Extracted page text data |

::::

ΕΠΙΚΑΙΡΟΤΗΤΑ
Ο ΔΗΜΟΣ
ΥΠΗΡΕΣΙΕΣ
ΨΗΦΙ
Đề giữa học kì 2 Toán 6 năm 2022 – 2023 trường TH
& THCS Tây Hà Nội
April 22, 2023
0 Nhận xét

::::

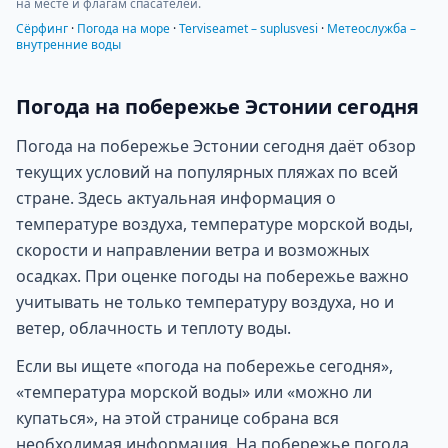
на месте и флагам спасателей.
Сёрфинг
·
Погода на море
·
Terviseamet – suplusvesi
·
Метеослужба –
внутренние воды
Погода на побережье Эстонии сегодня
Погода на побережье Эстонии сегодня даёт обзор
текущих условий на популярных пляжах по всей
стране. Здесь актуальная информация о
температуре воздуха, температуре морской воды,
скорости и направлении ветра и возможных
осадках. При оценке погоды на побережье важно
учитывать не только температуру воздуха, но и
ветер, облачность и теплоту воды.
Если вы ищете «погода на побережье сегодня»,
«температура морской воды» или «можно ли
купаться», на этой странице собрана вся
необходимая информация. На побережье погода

::::

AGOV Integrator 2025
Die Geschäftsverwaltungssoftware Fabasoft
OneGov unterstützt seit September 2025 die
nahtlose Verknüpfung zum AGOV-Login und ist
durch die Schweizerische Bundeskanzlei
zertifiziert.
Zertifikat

::::

What to produce |
Could you write out, exactly as they stand, only the lines above that begin at the line with "текущих условий на популярных пляжах по всей" and stop after the line with "необходимая информация. На побережье погода"?

Result of this exercise |
текущих условий на популярных пляжах по всей
стране. Здесь актуальная информация о
температуре воздуха, температуре морской воды,
скорости и направлении ветра и возможных
осадках. При оценке погоды на побережье важно
учитывать не только температуру воздуха, но и
ветер, облачность и теплоту воды.
Если вы ищете «погода на побережье сегодня»,
«температура морской воды» или «можно ли
купаться», на этой странице собрана вся
необходимая информация. На побережье погода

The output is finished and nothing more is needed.